Return to Action (18:48)
The two short films on this disc are not specific to The Men, though The Undefeated (see below) does have links to it. However, they are both documentaries made by the Central Office of Information and are about the rehabilitation of disabled people – disabled men in all cases – to the workplace. Return to Action, made in 1947, takes us behind the Industrial Rehabilitation Centre at Egham, the Government Training Centre in Slough, and a training centre in Devon, all aiming to retrain people to rejoin the workplace – a pressing issue given that the number of men, women and children left disabled by the War numbered some 300,000.

The Undefeated (35:01)
This film takes up the theme three years later.
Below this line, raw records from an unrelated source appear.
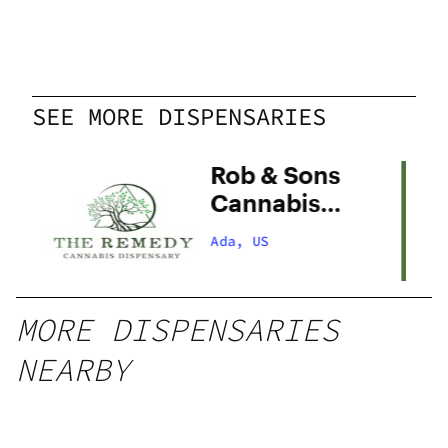
SEE MORE DISPENSARIES
Rob & Sons
Cannabis
Company –
Ada, US
Ada
MORE DISPENSARIES
NEARBY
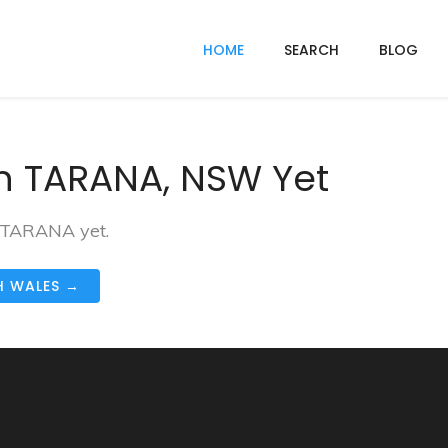
HOME
SEARCH
BLOG
n TARANA, NSW Yet
n TARANA yet.
H WALES →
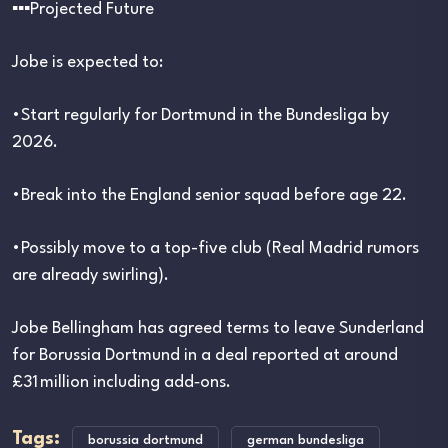
▪︎▪︎▪︎Projected Future
Jobe is expected to:
•Start regularly for Dortmund in the Bundesliga by
2026.
•Break into the England senior squad before age 22.
•Possibly move to a top-five club (Real Madrid rumors
are already swirling).
Jobe Bellingham has agreed terms to leave Sunderland
for Borussia Dortmund in a deal reported at around
£31 million including add‑ons.
Tags:
borussia dortmund
german bundesliga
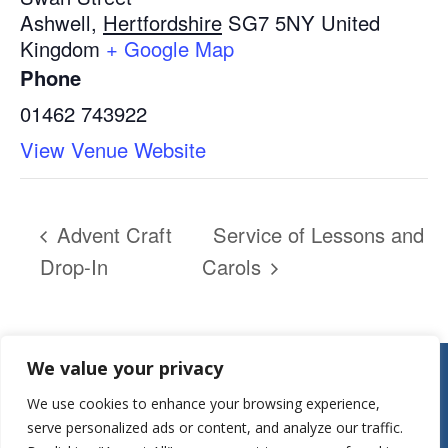
Ashwell
,
Hertfordshire
SG7 5NY
United
Kingdom
+ Google Map
Phone
01462 743922
View Venue Website
Advent Craft
Service of Lessons and
Drop-In
Carols
Contact:
We value your privacy
Parish Office
We use cookies to enhance your browsing experience,
St Mary’s Church
serve personalized ads or content, and analyze our traffic.
Mill Street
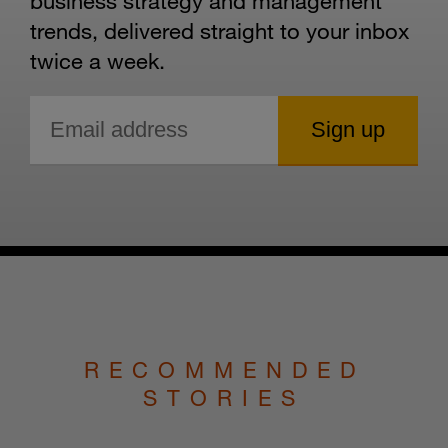
business strategy and management
trends, delivered straight to your inbox
twice a week.
RECOMMENDED
STORIES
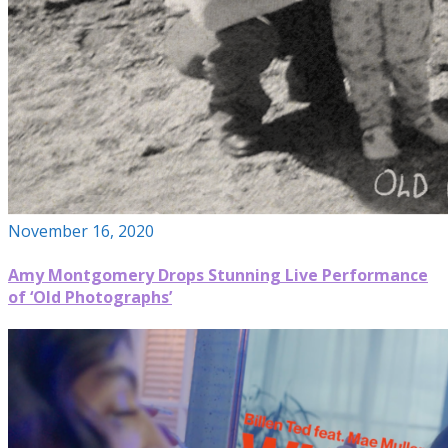
November 16, 2020
Amy Montgomery Drops Stunning Live Performance
of ‘Old Photographs’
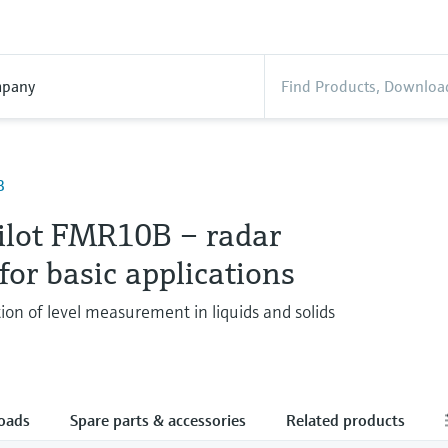
pany
B
ilot FMR10B – radar
for basic applications
ion of level measurement in liquids and solids
oads
Spare parts & accessories
Related products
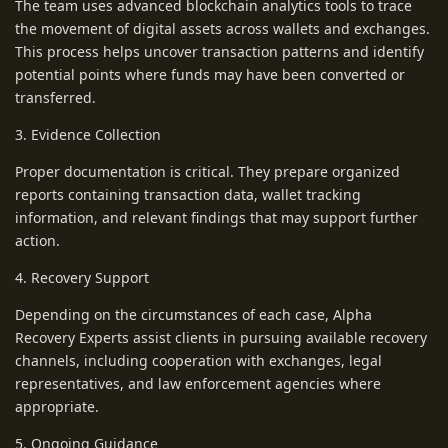
The team uses advanced blockchain analytics tools to trace
the movement of digital assets across wallets and exchanges.
This process helps uncover transaction patterns and identify
potential points where funds may have been converted or
transferred.
3. Evidence Collection
Proper documentation is critical. They prepare organized
reports containing transaction data, wallet tracking
information, and relevant findings that may support further
action.
4. Recovery Support
Depending on the circumstances of each case, Alpha
Recovery Experts assist clients in pursuing available recovery
channels, including cooperation with exchanges, legal
representatives, and law enforcement agencies where
appropriate.
5. Ongoing Guidance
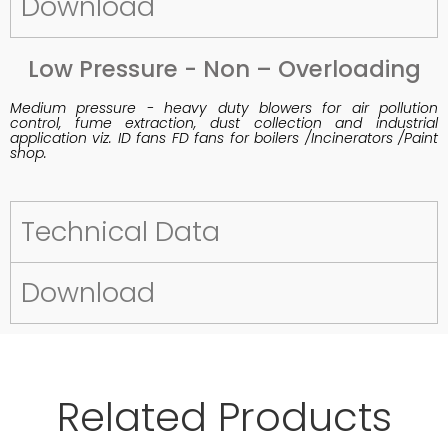
Download
Low Pressure - Non – Overloading
Medium pressure - heavy duty blowers for air pollution
control, fume extraction, dust collection and industrial
application viz. ID fans FD fans for boilers /Incinerators /Paint
shop.
Technical Data
Download
Related Products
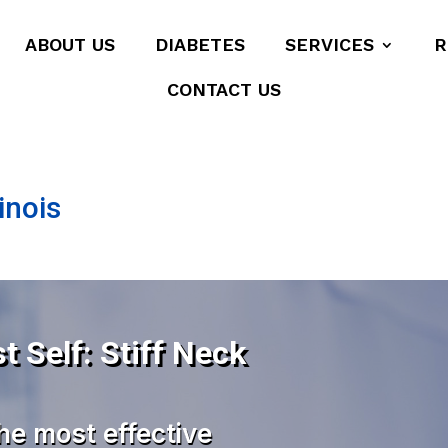
ABOUT US
DIABETES
SERVICES
R
CONTACT US
inois
t Self: Stiff Neck
he most effective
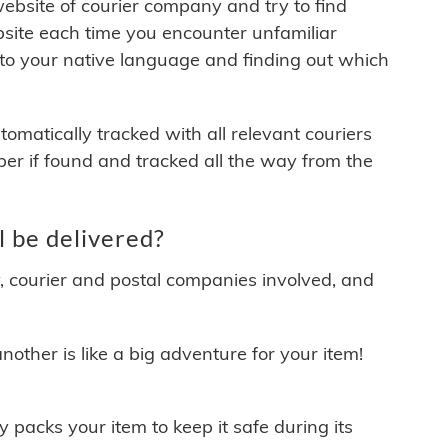
 website of courier company and try to find
site each time you encounter unfamiliar
 to your native language and finding out which
matically tracked with all relevant couriers
ber if found and tracked all the way from the
 be delivered?
y, courier and postal companies involved, and
other is like a big adventure for your item!
ly packs your item to keep it safe during its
It begins with subjective camera, and a narration spoken by Leo Genn, set up to enable a twist in the tail which isn’t too hard to guess. Our narrator tells us the story of Joe Anderson (played by Gerald Pearson, himself an amputee), who lost both legs in a plane crash and was deprived of the power of speech. We follow Anderson’s recovery of his voice, and his self-esteem. However, the film was found uncomfortable, and its release was held up for almost a year, finally opening in the same month as The Men.

Trailer (1:45)
It says “original trailer” on the menu, but that’s not the case. It may well be much the same as the original trailer, but it’s for a 1958 reissue under the changed title of Battle Stripe, in a double bill with the 1943 film The North Star, itself retitled Armored Attack. That sounds at first sight like a very gung-ho pairing, and you wonder what audiences in 1958 knew what to expect. This trailer does acknowledge the original title, but how many people unwitting went to see a films they’d seen before, eight and fifteen years earlier – and ones no doubt cropped from the original ratio as commercial cinemas could no longer show Academy? You can but wonder.

Ken in uniform

Stills gallery (2:15)
A self-navigating gallery of production stills.

Booklet
The BFI’s booklet, available in the first pressing only, runs to thirty-six pages. It begins with an essay, “The Lasting Wounds” by Philip Kemp, which ties The Men in to films with similar themes – disability, the treatment of veterans whether disabled or not – in films from both earlier and later. So, Kemp brings up The Best Years of Our Lives, but also Coming Home and even First Blood, but more recently still, Born on the Fourth of July, Clint Eastwood’s Flags of Our Fathers. It continues by discussing Johnny Got His Gun, the only film directed by another writer blacklisted in Hollywood, Dalton Trumbo. It ends by discussing John Huston’s documentary Let There Be Light. This is a rather different essay than the film-overview piece you might usually find in a BFI booklet, as it only discusses The Men at the start, before using it as a springboard to talking about the larger themes, but it’s an informative essay.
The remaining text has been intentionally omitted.